Sem diálogo, risco de ações trabalhistas aumenta
Para o também advogado trabalhista Mauricio Corrêa da Veiga, sócio do Corrêa da Veiga Advogados, exigir a volta ao escritório sem negociação pode gerar passivos judiciais evitáveis. “Embora o empregador detenha o poder diretivo, esse poder encontra limites no princípio da boa-fé e na vedação de alterações contratuais lesivas”, explica.
Segundo ele, se o regime remoto estiver previsto em contrato ou acordo coletivo, “a exigência de retorno sem diálogo prévio pode configurar alteração prejudicial, sujeitando a empresa a demandas trabalhistas”. Nesses casos, o profissional pode “pleitear reversão da dispensa, indenização por danos morais ou até rescisão indireta”.
Corrêa da Veiga defende políticas claras, prazos razoáveis e negociação: “Impor o retorno de forma abrupta, sem justificativa plausível, pode ser interpretado como abuso do poder diretivo ou discriminação”.
Mercado aquecido, mas com poder de compra em queda
A discussão sobre o formato de trabalho ocorre num cenário de desemprego historicamente baixo. O Brasil encerrou 2024 com taxa média de 6,6%, segundo o IBGE, o menor nível já registrado desde o início da série.
Para Luciano Bravo, CVO da Inteligência Comercial e Head de Investimentos no Brasil da Savel Capital Partners, isso não significa que o trabalhador esteja em vantagem. “A taxa está menor, mas o poder de compra também. O salário mínimo contém um déficit enorme, e isso afeta o brasileiro”, afirma.
Ele lembra que, em 2022, cerca de 30% das empresas que adotaram o home office relataram aumento de produtividade, contra 10% que notaram queda. “Acredito demais nesse modelo, e minha empresa funciona assim. Mas é necessário saber trabalhar em home office.”
Bravo destaca que empresas têm apostado em avaliação por entregas, não por horas de tela, e em programas de requalificação. “Vai depender cada vez mais do que o funcionário é capaz de entregar. A ideia é preparar pessoas para novas funções à medida que tarefas repetitivas são automatizadas com IA”, diz.

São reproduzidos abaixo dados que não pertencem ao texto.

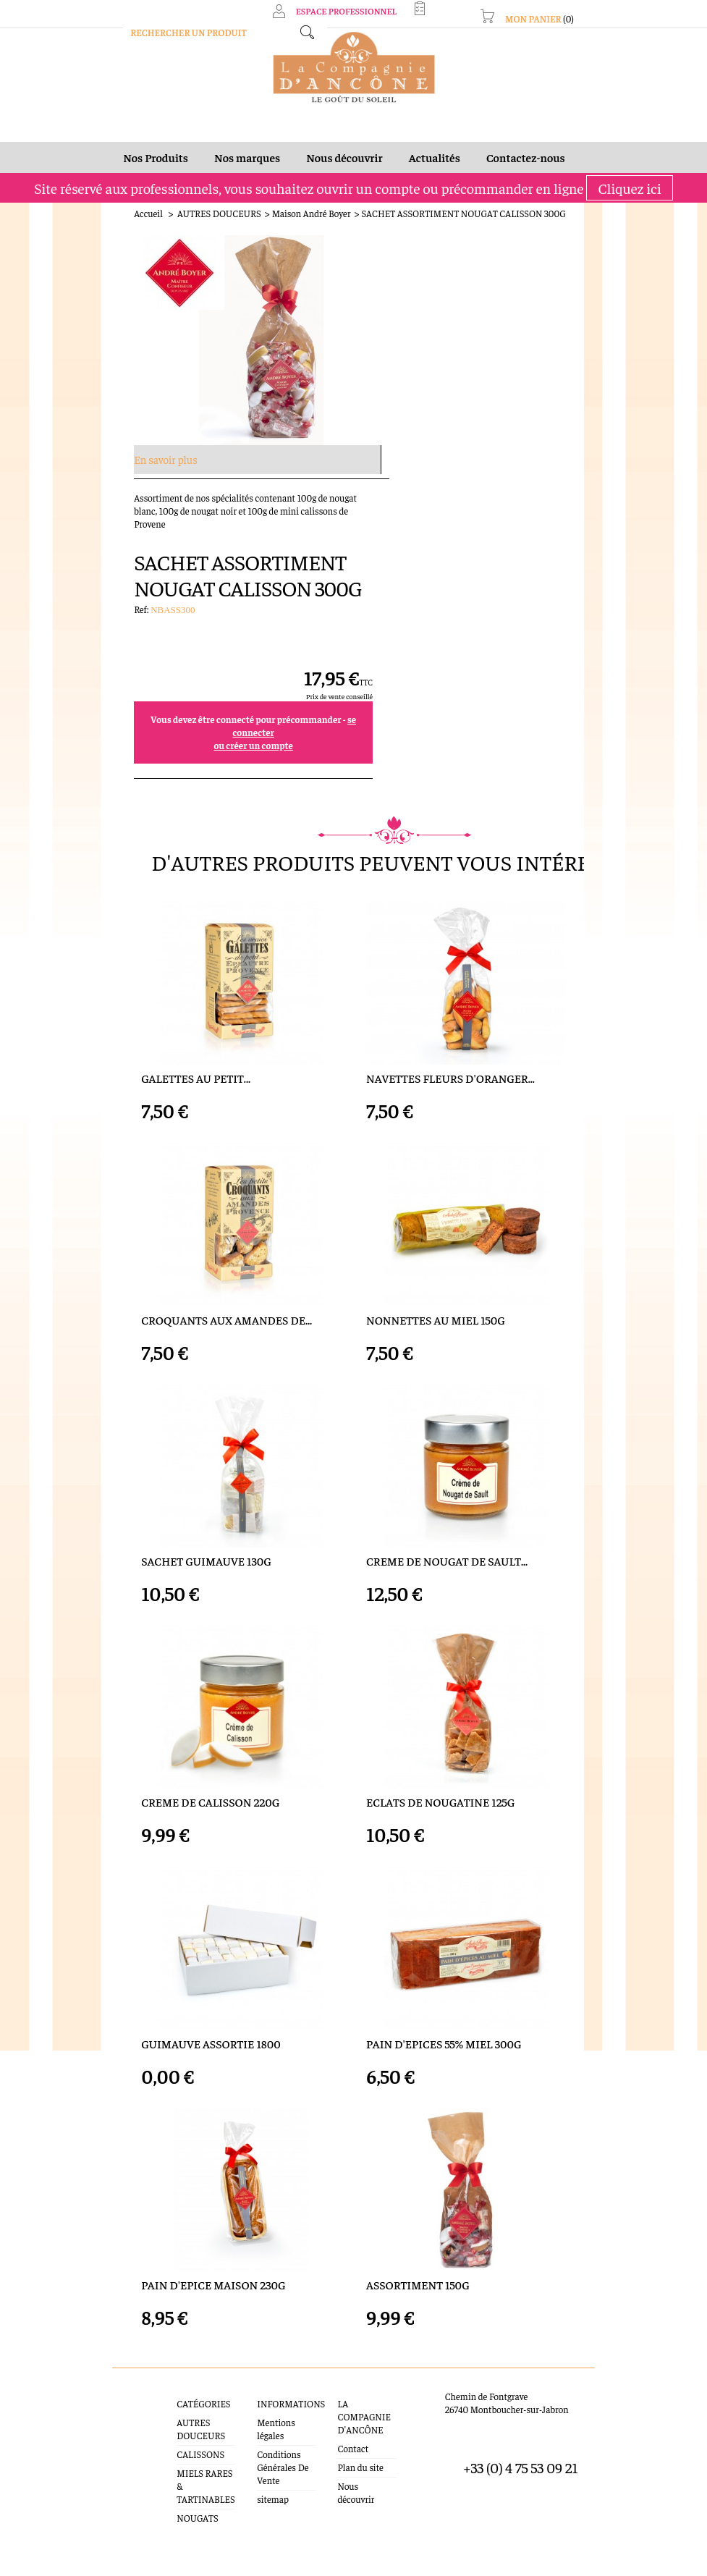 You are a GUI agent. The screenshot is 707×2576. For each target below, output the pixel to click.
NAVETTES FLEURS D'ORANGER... (450, 874)
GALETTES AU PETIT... (163, 874)
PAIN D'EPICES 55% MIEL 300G (443, 1947)
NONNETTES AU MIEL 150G (435, 1142)
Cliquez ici (629, 195)
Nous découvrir (363, 2402)
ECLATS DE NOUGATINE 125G (440, 1678)
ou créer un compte (497, 439)
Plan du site (356, 2384)
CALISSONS (175, 2384)
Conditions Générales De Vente (268, 2384)
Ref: (386, 303)
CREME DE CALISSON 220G (178, 1678)
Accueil (115, 220)
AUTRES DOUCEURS (186, 220)
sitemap (258, 2416)
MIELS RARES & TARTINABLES (183, 2409)
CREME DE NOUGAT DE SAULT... (447, 1410)
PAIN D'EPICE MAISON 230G (181, 2214)
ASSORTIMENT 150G (418, 2214)
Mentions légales (275, 2352)
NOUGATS (172, 2434)
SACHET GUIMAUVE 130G (174, 1410)
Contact (349, 2365)
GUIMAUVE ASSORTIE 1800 (178, 1947)
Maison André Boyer (278, 220)
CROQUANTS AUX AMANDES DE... (194, 1142)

Híbrido como caminho de equilíbrio
O empresário Sérvulo Mendonça, chairman da Holding SM, defende o modelo híbrido como alternativa mais sustentável. A empresa é especializada em consultoria e gestão empresarial, com atuação em áreas como compliance, controladoria, ESG e BPO financeiro.
“As empresas podem preservar empregos adotando formatos mais flexíveis, que conciliem o convívio presencial com a autonomia do home office”, afirma Mendonça. Segundo ele, é preciso reorganizar estruturas com foco em resultados. “Os escritórios devem ser espaços colaborativos, voltados à troca e à inovação, e não ambientes de controle.”
O executivo destaca ainda a importância de ferramentas tecnológicas e programas de capacitação contínua. “O home office é uma conquista, mas depende de disciplina, clareza de metas e ferramentas eficazes. É um caminho de mão dupla: empresas precisam criar condições estruturadas e transparentes, e os profissionais, desenvolver autogestão”, conclui.